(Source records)

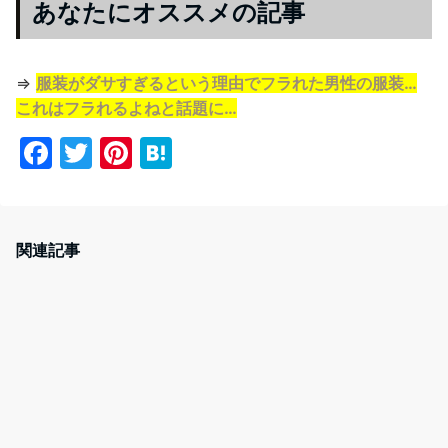
あなたにオススメの記事
⇒
服装がダサすぎるという理由でフラれた男性の服装…
これはフラれるよねと話題に…
F
T
Pi
H
a
w
nt
at
c
itt
er
e
e
er
e
n
関連記事
b
st
a
o
o
k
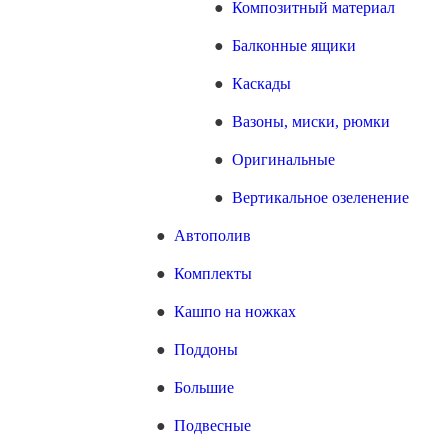
Композитный материал
Балконные ящики
Каскады
Вазоны, миски, рюмки
Оригинальные
Вертикальное озеленение
Автополив
Комплекты
Кашпо на ножках
Поддоны
Большие
Подвесные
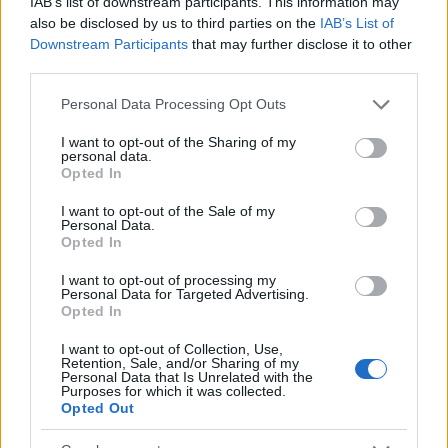
IAB’s list of downstream participants. This information may
jövedelemre tesznek szert, amelyet rendszeresen
also be disclosed by us to third parties on the
IAB’s List of
helyi szórakozóhelyeken költenek el.
Downstream Participants
that may further disclose it to other
(Gyakorlásképpen ezt fordítsd le szlengre! A feladat
third parties.
megoldásához bátran használd az előző posztokat!)
Please note that this website/app uses one or more Google
Personal Data Processing Opt Outs
services and may gather and store information including but
not limited to your visit or usage behaviour. You may click to
I want to opt-out of the Sharing of my
nathanp
personal data.
grant or deny consent to Google and its third-party tags to
Opted In
17 éve
use your data for below specified purposes in below Google
consent section.
@szpali
:
I want to opt-out of the Sale of my
Personal Data.
ha jól megy, kaphatsz egy négyes alát Miss Marple-
Opted In
től. Szigorú, de következetes. :D
I want to opt-out of processing my
Personal Data for Targeted Advertising.
Opted In
ufó - tardai arc, modoroschan küldi a
I want to opt-out of Collection, Use,
szlenget
Retention, Sale, and/or Sharing of my
Personal Data that Is Unrelated with the
17 éve
Purposes for which it was collected.
nesztek egy laza csaj a kibertérből...
Opted Out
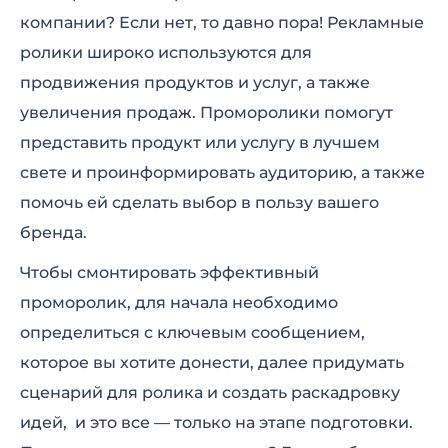
компании? Если нет, то давно пора! Рекламные
Набор для объясняющих видео “Мир”
ролики широко используются для
продвижения продуктов и услуг, а также
Промонабор “Бизнес персонажи”
увеличения продаж. Проморолики помогут
Набор для анимации на белой доске
представить продукт или услугу в лучшем
свете и проинформировать аудиторию, а также
Набор для анимации “Талисманы
помочь ей сделать выбор в пользу вашего
команды”
бренда.
Набор для анимации “Приключения
Чтобы смонтировать эффективный
персонажа”
проморолик, для начала необходимо
Комплект для рисованной анимации на
определиться с ключевым сообщением,
доске
которое вы хотите донести, далее придумать
сценарий для ролика и создать раскадровку
Универсальный шаблон для рекламы
идей, и это все — только на этапе подготовки.
Промо “Минимализм”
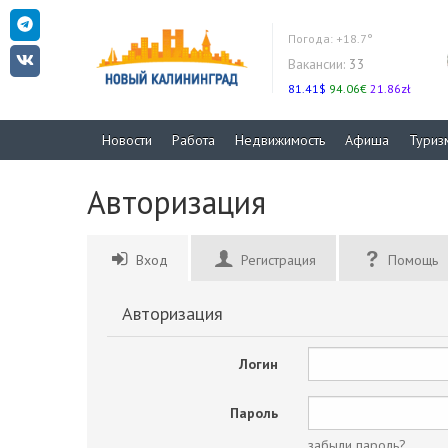
Погода:
+18.7°
Вакансии:
33
81.41$
94.06€
21.86zł
Новости
Работа
Недвижимость
Афиша
Туриз
Авторизация
Вход
Регистрация
Помощь
Авторизация
Логин
Пароль
забыли пароль?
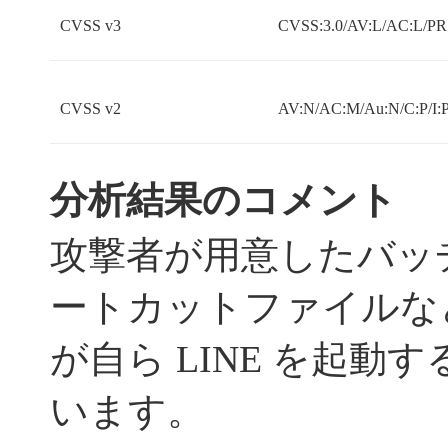
CVSS v3
CVSS:3.0/AV:L/AC:L/PR:
CVSS v2
AV:N/AC:M/Au:N/C:P/I:P
分析結果のコメント
攻撃者が用意したバッ
ートカットファイルな
が自ら LINE を起動
います。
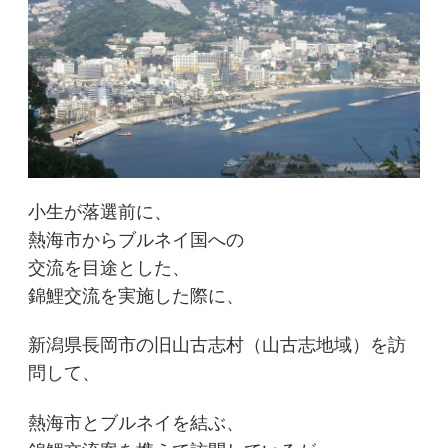
小生が落選前に、
熱海市からブルネイ国への
交流を目途とした、
錦鯉交流を実施した際に、
新潟県長岡市の旧山古志村（山古志地域）を訪
問して、
熱海市とブルネイを結ぶ、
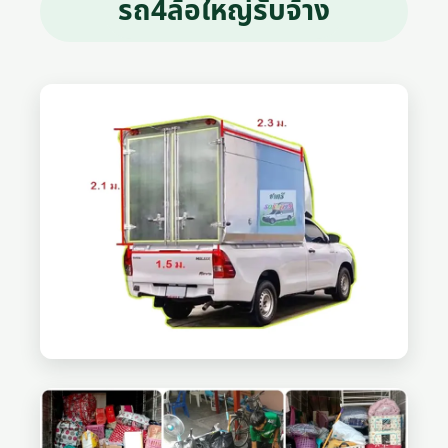
รถ4ล้อใหญ่รับจ้าง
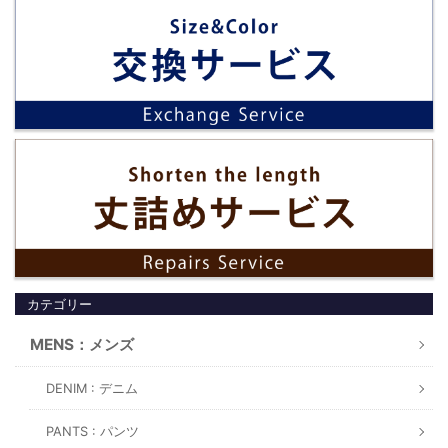
カテゴリー
MENS：メンズ
DENIM : デニム
PANTS : パンツ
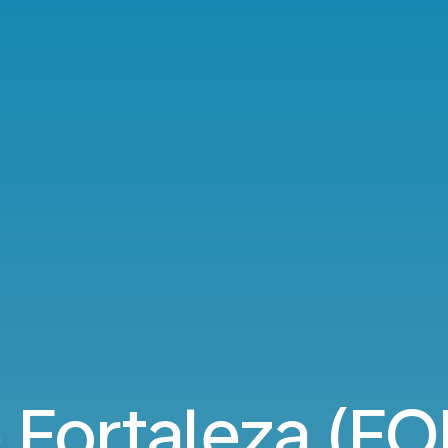
 Fortaleza (FOR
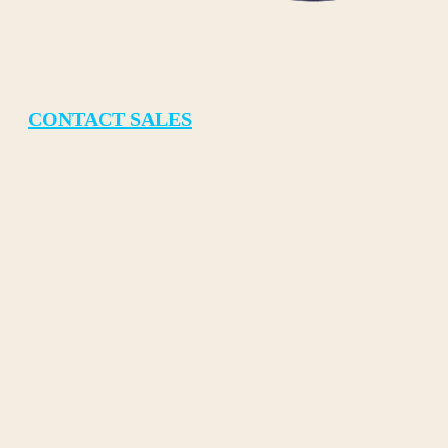
CONTACT SALES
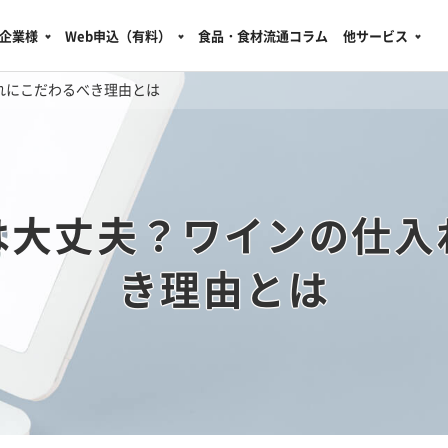
企業様
Web申込（有料）
食品・食材流通コラム
他サービス
れにこだわるべき理由とは
は大丈夫？ワインの仕入
き理由とは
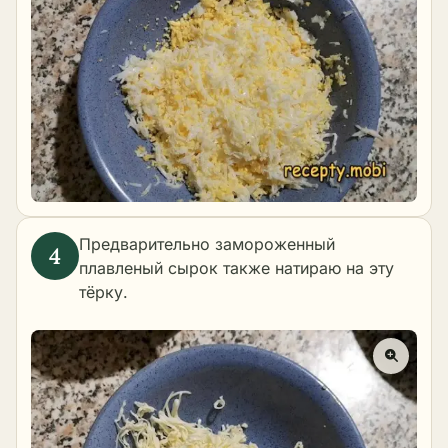
Предварительно замороженный
плавленый сырок также натираю на эту
тёрку.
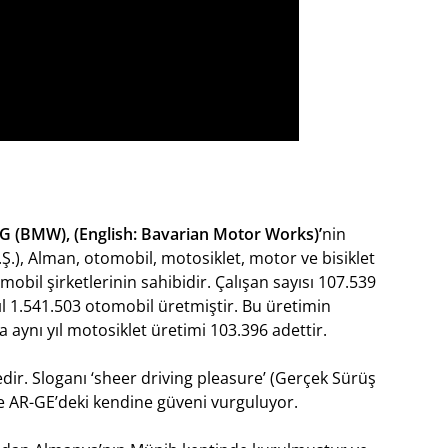
 (BMW), (English: Bavarian Motor Works)’
nin
Ş.), Alman, otomobil, motosiklet, motor ve bisiklet
mobil şirketlerinin sahibidir. Çalışan sayısı 107.539
yıl 1.541.503 otomobil üretmiştir. Bu üretimin
a aynı yıl motosiklet üretimi 103.396 adettir.
edir. Sloganı ‘sheer driving pleasure’ (Gerçek Sürüş
 ve AR-GE’deki kendine güveni vurguluyor.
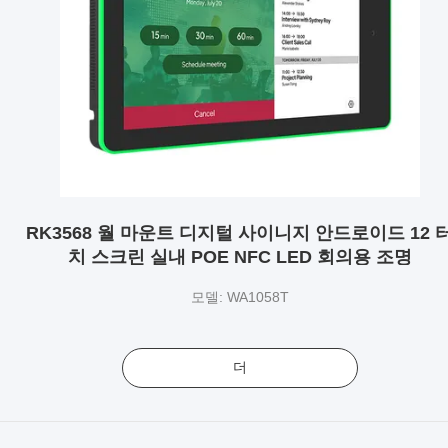
RK3568 월 마운트 디지털 사이니지 안드로이드 12 
치 스크린 실내 POE NFC LED 회의용 조명
모델: WA1058T
더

● About this exercise: Each line in the data that holds the word "также" must be copied.

● Task result:
продвижения продуктов и услуг, а также
свете и проинформировать аудиторию, а также
плавленый сырок также натираю на эту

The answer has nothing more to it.